Social health insurance appears in many different shapes and sizes across the world. But there are a few key features that are common to all schemes, and that distinguish it from other resource-mobilising policies such as taxation, private insurance and charging user fees at the point of service.
These are that it is legislated by government and requires regular, compulsory contributions by members; that eligible members cannot opt out of a scheme or be excluded by the scheme; premiums are calculated according to income; benefit packages are standardised; and contributions are earmarked for spending on health services.
Together these features create large ‘risk pools’ where a stable membership of contributors and their dependents cross-subsidises the care of the elderly, sick and poor with premiums paid by the healthy and wealthy. This promotes equity within the membership of the scheme.
Also, by reducing the number of people whose health care has to be funded out of the public budget, or by contributing to the public budget through fees paid directly to public services, it has the wider effect of improving equity across the entire health care system.
Heidi Kruger, spokesperson for the Board of Healthcare Funders, said the medical aid schemes were expecting the proposal to go ahead and they had done a lot of work on how they would administer the claims for the enormous influx of members.
It would be a real advantage for medical aids as their membership would double – which would take them to about 14 million members – but they would have to come up with a way of containing costs. “This is the challenge,’ she said.
Professor Di McIntyre, director of the University of Cape Town’s Health Economics Unit, said the plan rested on the ability of medical aids to contain costs.
“At present medical scheme contributions are rising at double the rate of inflation and for many people membership is becoming increasingly unaffordable. If this trend is not reversed, a social health insurance scheme will soon become unsustainable,” she said.
Neva Seidman Makgetla, co-ordinator of fiscal, monetary and public sector policy at Cosatu, said “we are not happy with the social health insurance proposals at all. It is a way of making the poor pay for the poorest”.

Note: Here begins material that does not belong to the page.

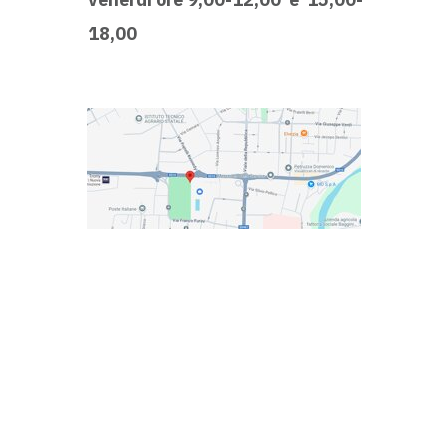
18,00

The concern of the union movement is that their members are at present receiving these services from the state for free – and now they will have to pay for them. The counter argument is that under the new plan they will be receiving better quality of care.

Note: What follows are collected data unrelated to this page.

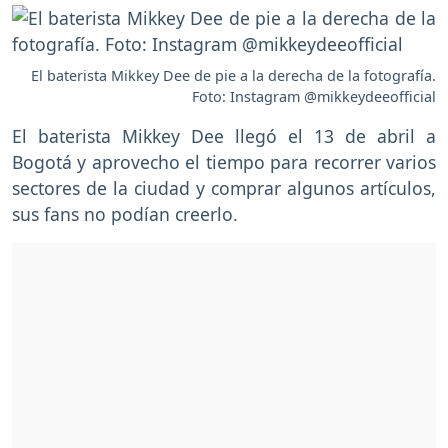
El baterista Mikkey Dee de pie a la derecha de la fotografía.
Foto: Instagram @mikkeydeeofficial
El baterista Mikkey Dee llegó el 13 de abril a
Bogotá y aprovecho el tiempo para recorrer varios
sectores de la ciudad y comprar algunos artículos,
sus fans no podían creerlo.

McIntyre said the original proposals were that everyone who is insured, including those who currently have medical aid, would fall under the social health insurance scheme – which would promote a wider distribution of resources. But under the present proposals, the medical aid schemes and the state fund will be completely separate, which rules out cross-subsidisation between high income and low income groups.
She said this would limit the extent to which the original objectives of the social health insurance proposals could be met – it was envisaged that the social health insurance could extend health insurance cover in South Africa, as there would be substantial cross subsidisation and lower income groups would pay relatively little in contributions to the fund.

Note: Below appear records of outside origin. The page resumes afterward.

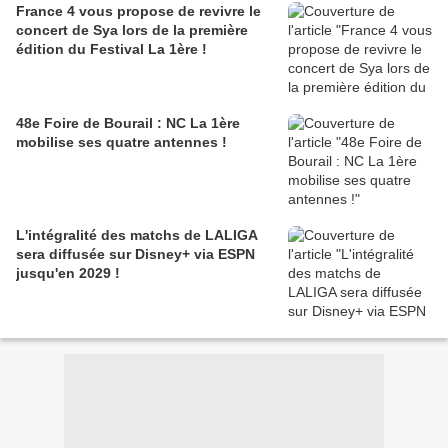
France 4 vous propose de revivre le
concert de Sya lors de la première
édition du Festival La 1ère !
48e Foire de Bourail : NC La 1ère
mobilise ses quatre antennes !
L'intégralité des matchs de LALIGA
sera diffusée sur Disney+ via ESPN
jusqu'en 2029 !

The other potential landmine, said McIntyre, is that government would now have to pay for the contributions of all civil servants. At present, government spends a considerable amount of money on the medical scheme contributions of civil servants. However, only half of all civil servants are currently covered by medical schemes, and if the new fund is introduced, then government spending on contributions for health insurance cover could double – and questions are being raised as to whether this is affordable.
In the end, the view is that there is still potential for social health insurance to be a positive development, it just needs to be properly structured.
The concern is that the specific proposals currently on the table will have a limited impact on equity and are not sufficiently robust to generate the improvements in resources and quality of care so badly needed by the public sector.